But it has certainly not been the only occasion upon which observers have attempted to make an educated guess about which school grade the Republican nominee should transfer into. In March, Stanley Druckenmiller, the billionaire founder of Duquesne Capital, told CNBC that Trump has a “kindergartner . . . view of economics.” Last month, President Obama suggested that Trump—who, on the evidence of his debate performances, seems almost constitutionally unable to look at a black person without spiralling into spurious fearmongering about inner-city blight—knew less about the history of the African-American experience than the average third grader. Nicholas Kristof, in the Times, tagged Trump as a “seventh-grade bully,” then apologized to the nation’s thirteen-year-old boys for insulting them.
Other candidates might blanch at regularly having their behavior compared to that of a grade-schooler; Trump can hardly do so, having bragged to one of his recent biographers, Michael D’Antonio, that his temperament hasn’t changed since he was in first grade. Meanwhile, the nation’s teachers are struggling with how their civics classes might tackle this campaign, the most uncivil in recent American political history. As one seventh grader in Eau Claire, Wisconsin, recently told the Times, “If you repeat some stuff that Trump says, you could get sent to the principal’s office. Maybe even expelled.”

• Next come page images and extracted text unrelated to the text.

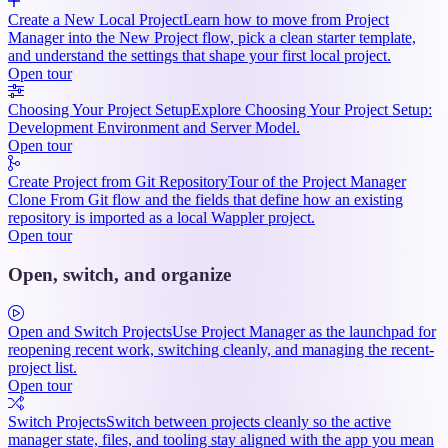
Create a New Local Project
Learn how to move from Project
Manager into the New Project flow, pick a clean starter template,
and understand the settings that shape your first local project.
Open tour
Choosing Your Project Setup
Explore Choosing Your Project Setup:
Development Environment and Server Model.
Open tour
Create Project from Git Repository
Tour of the Project Manager
Clone From Git flow and the fields that define how an existing
repository is imported as a local Wappler project.
Open tour
Open, switch, and organize
Open and Switch Projects
Use Project Manager as the launchpad for
reopening recent work, switching cleanly, and managing the recent-
project list.
Open tour
Switch Projects
Switch between projects cleanly so the active
manager state, files, and tooling stay aligned with the app you mean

The campaign in its closing weeks has, for educators and parents, become one prolonged, unsavory teachable moment, with the acquisition of new vocabulary words (“misogyny,” “unconsensual” ) and the loss of others (“pussy,” in its prelapsarian, feline usage). But it has also been remarkably devoid of any real discussion of educational issues. In the three Presidential debates, not a single question was addressed to the candidates about their views on education. And, apart from Hillary Clinton’s fleeting mentions of affordable child care and debt-free college tuition, neither candidate sought to raise the issue. Fifty million children are enrolled in public schools in the U.S., yet in none of the debates was there any discussion of the areas of concern that have occupied educators and parents in recent years: the Common Core, teacher evaluation, standardized testing, or the effective segregation of schools in many parts of the country, including in New York City.

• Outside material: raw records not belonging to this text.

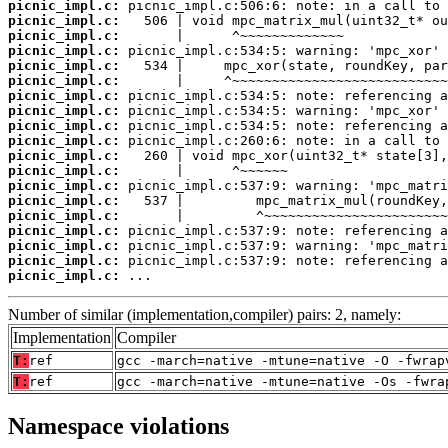
picnic_impl.c:
picnic_impl.c:
picnic_impl.c:
picnic_impl.c:
picnic_impl.c:
picnic_impl.c:
picnic_impl.c:
picnic_impl.c:
picnic_impl.c:
picnic_impl.c:
picnic_impl.c:
picnic_impl.c:
picnic_impl.c:
picnic_impl.c:
picnic_impl.c:
picnic_impl.c:
picnic_impl.c:
picnic_impl.c:
picnic_impl.c:
 ...
Number of similar (implementation,compiler) pairs: 2, namely:
Implementation
Compiler
T:
ref
gcc -march=native -mtune=native -O -fwrap
T:
ref
gcc -march=native -mtune=native -Os -fwra
Namespace violations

Unsurprisingly, the candidates differ as much on their approach to education as they do on virtually every other issue, as the Washington Post outlined in a helpful analysis earlier this month. In September, Donald Trump delivered a speech at the Cleveland Arts and Sciences Academy, a charter school in Cleveland, Ohio, in which he offered his vision, though not before delivering an extended peroration about the perfidies of his Democratic opponent—e-mail, Iraq, the Clinton Foundation—unrelated to educational concerns. When he did get around to his own proposals, he spoke of expanding existing school-choice programs, promising that in a Trump Administration twenty billion dollars of federal education funds would be reassigned to provide a block grant enabling the eleven million students living in poverty to attend the private or public school of their parents’ choice. “Competition always does it,” he said. “The weak fall out and the strong get better. It is an amazing thing.” He advocated merit pay for teachers, stated his opposition to Common Core, and spoke in favor of charter schools and against teachers’ unions. “It’s time for our country to start thinking big and correct once again,” he declared, thereby failing to meet the second-grade Common Core standard 2.1.E. (“Use adjectives and adverbs, and choose between them depending on what is to be modified.”)

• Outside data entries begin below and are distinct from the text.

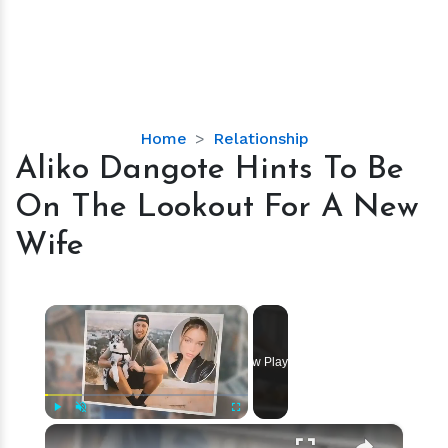
Aliko
Home
Relationship
Dangote
Aliko Dangote Hints To Be
Hints
On The Lookout For A New
To
Be
Wife
On
The
Lookout
×
For
A
Now Playing
New
Wife
×
Play
Unmute
Fullscreen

Clinton has a long-standing commitment to educational issues; as First Lady of Arkansas, in 1983, she headed a committee to improve academic achievement among the state’s public-school students. She has declared the intention of “preparing, supporting, and paying every child’s teacher as if the future of our country is in their hands,” and has given some suggestions as to how that estimable goal would be accomplished. She has said that she will provide funding to increase the teaching of computer science; she has also pledged to fund the rebuilding of school infrastructure, and to address the so-called school-to-prison pipeline, whereby African-American and minority students are disproportionately subject to overly punitive disciplinary policies, often involving law enforcement, within the schools they attend; she would fund interventions in social and emotional learning, to the tune of two billion dollars.
Education is hardly the only issue that has been eclipsed by more sordid concerns in the current campaign. It is perhaps not even the most important, existentially speaking: no questions about climate change were posed at any of the debates, a startling oversight. The next President, whoever she is, will in any case have a smaller role to play in determining education policy than did her predecessor: the bipartisan Every Child Succeeds Act, which reduces the role of federal government in decisions related to schools, and grants larger autonomy to the states, was signed into law by President Obama almost a year ago.
But it would have been illuminating had the candidates been prodded, even a little, to define their perspectives on the value of education. In these last weeks of the campaign, Trump has taken to speaking of his efforts to become the leader of the free world—travelling the country, talking to voters—as a journey of personal growth: “This has been such an incredible education for me,” he told Chris Wallace, in the final debate. For the rest of us, however, it has been a singularly unedifying spectacle, and for none is this truer than for those not yet old enough to vote.